Records shown START

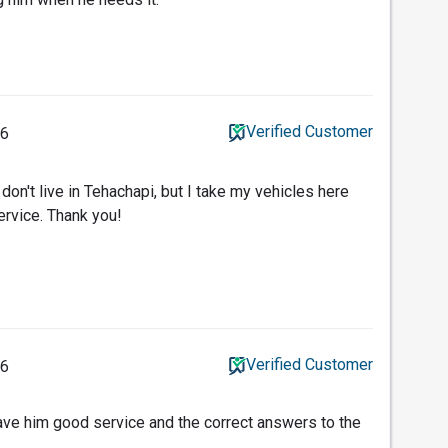
Verified Customer
16
I don't live in Tehachapi, but I take my vehicles here
ervice. Thank you!
Verified Customer
16
ave him good service and the correct answers to the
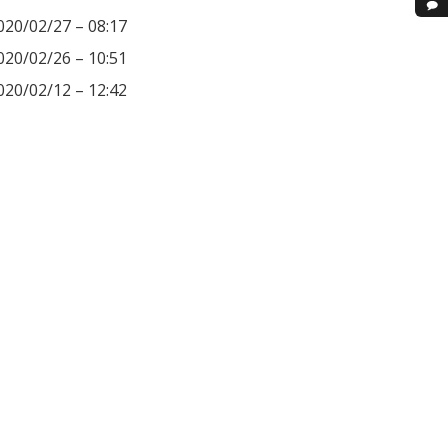
020/02/27 – 08:17
020/02/26 – 10:51
020/02/12 – 12:42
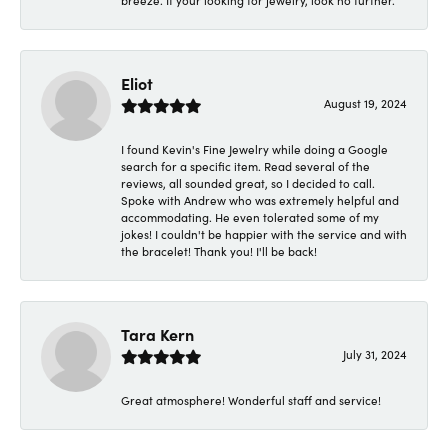
breeze. If your looking for jewelry, look no further.
Eliot
August 19, 2024
I found Kevin's Fine Jewelry while doing a Google
search for a specific item. Read several of the
reviews, all sounded great, so I decided to call.
Spoke with Andrew who was extremely helpful and
accommodating. He even tolerated some of my
jokes! I couldn't be happier with the service and with
the bracelet! Thank you! I'll be back!
Tara Kern
July 31, 2024
Great atmosphere! Wonderful staff and service!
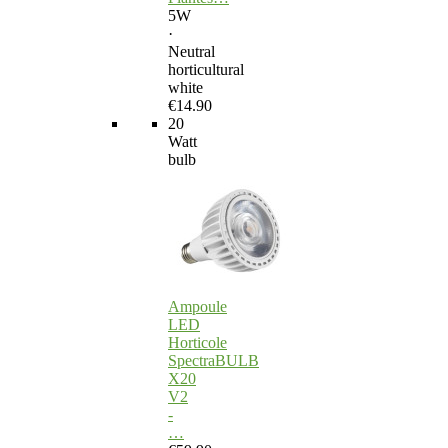
5W
·
Neutral
horticultural
white
€14.90
20
Watt
bulb
Ampoule
LED
Horticole
SpectraBULB
X20
V2
-
…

Records shown END

* Brief *
Your answer must be a single number: the count of lines in these records that contain "with".

* Response below *
2